Ele marcou com caneta vermelha as explicações das frases principais. Um homem apaixonado ainda pode se libertar. Se uma mulher se apaixonar, será difícil para ela se afastar. A prova seria no dia seguinte; decorar o texto inteiro não era possível, então ele só podia se esforçar para se familiarizar com as frases-chave. Su Chengyi pegou uma folha de rascunho, lia em silêncio enquanto copiava com a caneta. Quando encontrava palavras fáceis de errar, copiava-as separadamente no caderno. Dizem que uma boa memória não vale mais que um bom caderno. Embora desde pequeno fosse chamado de gênio e prodígio, Su Chengyi nunca se achou alguém dotado de talento extraordinário. Apenas investia muito esforço nos estudos e usava métodos científicos, nada mais.
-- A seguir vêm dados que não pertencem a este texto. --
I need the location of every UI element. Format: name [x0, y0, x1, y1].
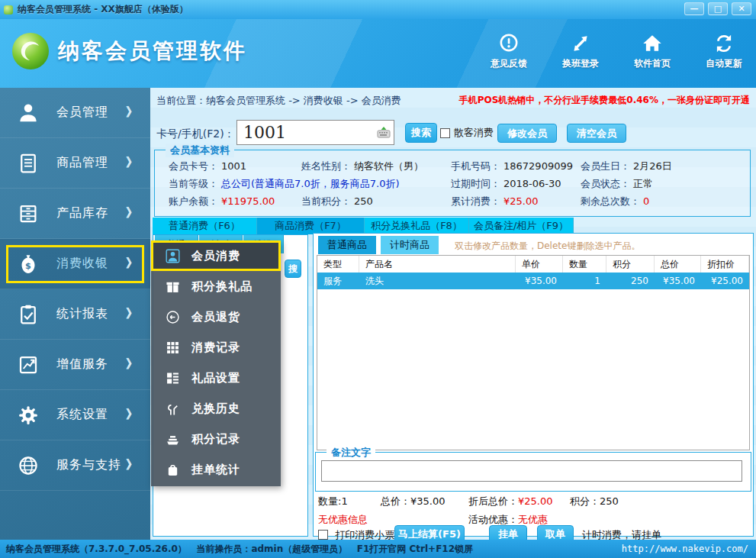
- card-number-label: 卡号/手机(F2)：: [156, 127, 235, 141]
- sidebar-item-product-management[interactable]: 商品管理 》: [0, 138, 150, 189]
- home-button[interactable]: 软件首页: [634, 33, 671, 70]
- sidebar-item-settings[interactable]: 系统设置 》: [0, 390, 150, 440]
- table-hint: 双击修改产品数量，Delete键删除选中产品。: [455, 240, 640, 253]
- feedback-icon: [497, 33, 520, 54]
- submenu-label: 消费记录: [191, 340, 240, 355]
- summary-total: 总价：¥35.00: [381, 495, 446, 508]
- field-value: 250: [354, 195, 373, 207]
- field-value: 正常: [633, 178, 653, 189]
- field-value: 2018-06-30: [503, 178, 561, 189]
- field-label: 姓名性别：: [301, 160, 351, 172]
- status-bar: 纳客会员管理系统（7.3.7.0_7.05.26.0） 当前操作员：admin（…: [0, 540, 756, 558]
- breadcrumb: 当前位置：纳客会员管理系统 -> 消费收银 -> 会员消费: [156, 94, 401, 108]
- cell-total: ¥35.00: [655, 273, 701, 289]
- auto-update-button[interactable]: 自动更新: [706, 33, 742, 70]
- quick-search-button[interactable]: 搜: [285, 260, 301, 278]
- globe-icon: [17, 454, 40, 477]
- chevron-right-icon: 》: [126, 306, 138, 322]
- chevron-right-icon: 》: [126, 105, 138, 121]
- status-version: 纳客会员管理系统（7.3.7.0_7.05.26.0）: [6, 543, 187, 554]
- submenu-item-pending-order-stats[interactable]: 挂单统计: [151, 454, 281, 485]
- cell-unit-price: ¥35.00: [516, 273, 563, 289]
- minimize-button[interactable]: —: [684, 2, 704, 15]
- cabinet-icon: [17, 202, 40, 225]
- search-button[interactable]: 搜索: [405, 123, 437, 143]
- auto-update-label: 自动更新: [706, 57, 742, 70]
- submenu-item-points-records[interactable]: 积分记录: [151, 424, 281, 454]
- feedback-button[interactable]: 意见反馈: [491, 33, 527, 70]
- logo-text: 纳客会员管理软件: [58, 37, 247, 66]
- keyboard-icon[interactable]: [377, 126, 391, 140]
- walkin-checkbox[interactable]: [440, 128, 450, 138]
- chevron-right-icon: 》: [126, 256, 138, 272]
- sidebar-item-reports[interactable]: 统计报表 》: [0, 289, 150, 340]
- svg-text:$: $: [25, 260, 31, 270]
- table-row[interactable]: 服务 洗头 ¥35.00 1 250 ¥35.00 ¥25.00: [317, 273, 749, 289]
- field-value: 2月26日: [633, 160, 672, 172]
- note-textarea[interactable]: [321, 460, 742, 482]
- cell-type: 服务: [317, 273, 359, 289]
- tab-goods-consume[interactable]: 商品消费（F7）: [257, 218, 365, 234]
- tab-points-exchange[interactable]: 积分兑换礼品（F8）: [365, 218, 469, 234]
- shift-login-button[interactable]: 换班登录: [562, 33, 599, 70]
- consume-detail-panel: 普通商品 计时商品 双击修改产品数量，Delete键删除选中产品。 类型 产品名…: [313, 233, 754, 537]
- chart-icon: [17, 353, 40, 376]
- print-receipt-checkbox[interactable]: [318, 530, 328, 540]
- submenu-item-gift-settings[interactable]: 礼品设置: [151, 363, 281, 393]
- maximize-button[interactable]: □: [708, 2, 728, 15]
- field-label: 会员生日：: [581, 160, 630, 172]
- sidebar-item-cashier[interactable]: $ 消费收银 》: [0, 239, 150, 289]
- submenu-label: 礼品设置: [191, 371, 240, 385]
- member-info-panel: 会员基本资料 会员卡号：1001 姓名性别：纳客软件（男） 手机号码：18672…: [154, 150, 751, 217]
- close-button[interactable]: ✕: [732, 2, 751, 15]
- auto-update-icon: [713, 33, 735, 54]
- clear-member-button[interactable]: 清空会员: [567, 124, 626, 143]
- home-icon: [641, 33, 664, 54]
- tab-normal-consume[interactable]: 普通消费（F6）: [153, 218, 257, 234]
- sidebar-item-support[interactable]: 服务与支持 》: [0, 440, 150, 491]
- grid-icon: [165, 340, 181, 356]
- submenu-item-exchange-history[interactable]: 兑换历史: [151, 393, 281, 424]
- col-points: 积分: [606, 256, 655, 273]
- edit-member-button[interactable]: 修改会员: [497, 124, 557, 143]
- submenu-item-consume-records[interactable]: 消费记录: [151, 332, 281, 363]
- submenu-label: 会员退货: [191, 310, 240, 324]
- promo-text: 手机POS机热销中，不分行业手续费最低0.46%，一张身份证即可开通: [459, 94, 750, 107]
- chevron-right-icon: 》: [126, 457, 138, 473]
- card-number-input[interactable]: [236, 120, 394, 145]
- col-total: 总价: [655, 256, 701, 273]
- logo-icon: [11, 31, 50, 71]
- document-icon: [17, 152, 40, 175]
- sidebar-label: 服务与支持: [56, 457, 121, 473]
- title-bar: 纳客会员管理系统 - XX旗舰店（体验版） — □ ✕: [0, 0, 756, 19]
- blocks-list-icon: [165, 370, 181, 386]
- tab-timed-goods[interactable]: 计时商品: [381, 236, 439, 254]
- submenu-item-member-return[interactable]: 会员退货: [151, 302, 281, 332]
- summary-discount-total: 折后总价：¥25.00: [468, 495, 553, 508]
- tab-normal-goods[interactable]: 普通商品: [318, 236, 376, 254]
- sidebar-label: 消费收银: [56, 256, 108, 272]
- gift-icon: [165, 279, 181, 295]
- walkin-label: 散客消费: [454, 126, 494, 140]
- field-value: 总公司(普通商品7.0折，服务商品7.0折): [221, 178, 400, 189]
- sidebar-label: 产品库存: [56, 205, 108, 221]
- col-product: 产品名: [359, 256, 516, 273]
- sidebar-item-inventory[interactable]: 产品库存 》: [0, 189, 150, 239]
- print-receipt-label: 打印消费小票: [335, 529, 394, 540]
- return-icon: [165, 309, 181, 325]
- chevron-right-icon: 》: [126, 155, 138, 171]
- clipboard-icon: [17, 303, 40, 326]
- field-label: 手机号码：: [451, 160, 500, 172]
- sidebar-item-member-management[interactable]: 会员管理 》: [0, 88, 150, 138]
- shift-login-label: 换班登录: [562, 57, 599, 70]
- sidebar-item-value-added[interactable]: 增值服务 》: [0, 340, 150, 390]
- chevron-right-icon: 》: [126, 205, 138, 221]
- consume-tab-bar: 普通消费（F6） 商品消费（F7） 积分兑换礼品（F8） 会员备注/相片（F9）: [153, 218, 574, 234]
- app-header: 纳客会员管理软件 意见反馈 换班登录 软件首页: [0, 19, 756, 88]
- field-label: 当前积分：: [301, 195, 351, 207]
- tab-member-note-photo[interactable]: 会员备注/相片（F9）: [469, 218, 574, 234]
- submenu-item-points-gift[interactable]: 积分换礼品: [151, 271, 281, 302]
- submenu-item-member-consume[interactable]: 会员消费: [151, 240, 281, 271]
- sidebar-label: 会员管理: [56, 105, 108, 121]
- status-url[interactable]: http://www.nakevip.com/: [622, 543, 748, 554]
Se tinha algo que o diferenciava, era sua concentração. Quando se dedicava a algo, quase não percebia o tempo passar. Mantinha-se completamente imerso até atingir a pequena meta que estabelecera. Como agora, ele continuava copiando e escrevendo; quando percebeu, a aula de leitura matinal já havia acabado e era hora do almoço.
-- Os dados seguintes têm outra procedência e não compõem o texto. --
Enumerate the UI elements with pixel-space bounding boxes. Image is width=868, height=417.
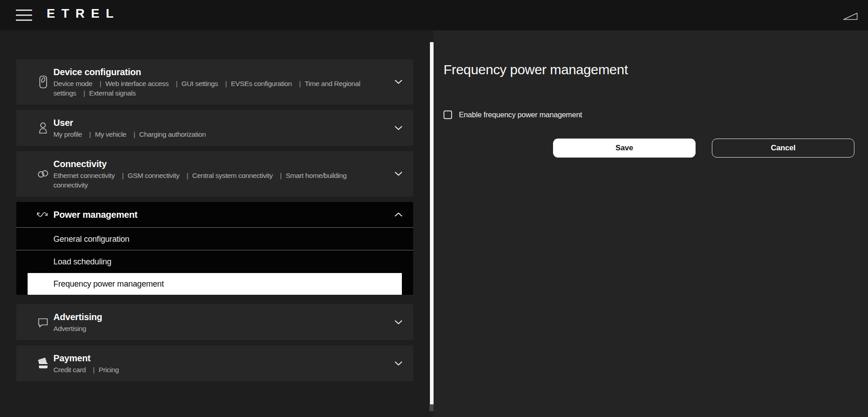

Ele havia preenchido sete ou oito folhas de rascunho com frases e palavras que decorou naquele dia. Su Chengyi movimentou o pescoço rígido, sentindo um fogo abrasador no estômago, um desconforto intenso que só então o fez perceber a fome. Tinha acordado tarde naquela manhã e sequer tomara café; na noite anterior, só havia comido alguns petiscos com Chu Qingmian, nada que pudesse ser chamado de refeição. Quando a fome se manifesta, é impossível ignorá-la. Su Chengyi quase sentiu que desmaiaria de fome. Felizmente, o sinal do fim da aula tocou naquele momento, e ele foi o primeiro a sair correndo da sala. Ao chegar ao refeitório, ainda havia poucos alunos que tinham educação física. Su Chengyi pegou alguns pratos aleatórios e sentou em um canto. O tomate com ovos parecia ser doce. As fatias de batata com pimentão verde tinham uma falha: as fatias de batata eram cortadas em espessuras irregulares. Algumas peças de carne assada, com gordura e carne alternadas, o molho caramelizado despertava o apetite. Ele pegou um pedaço para experimentar. Derretia na boca, gorduroso sem ser enjoativo. Era preciso admitir que o refeitório da escola tinha comida muito mais saborosa que o da empresa. Apesar da fome, Su Chengyi comia calmamente, sem pressa. Su Ze Lang brincava que até um simples pãozinho ele comia como se estivesse degustando um prato estrelado Michelin. Mal havia dado algumas mordidas, quando a multidão que fazia fila para comer invadiu o refeitório.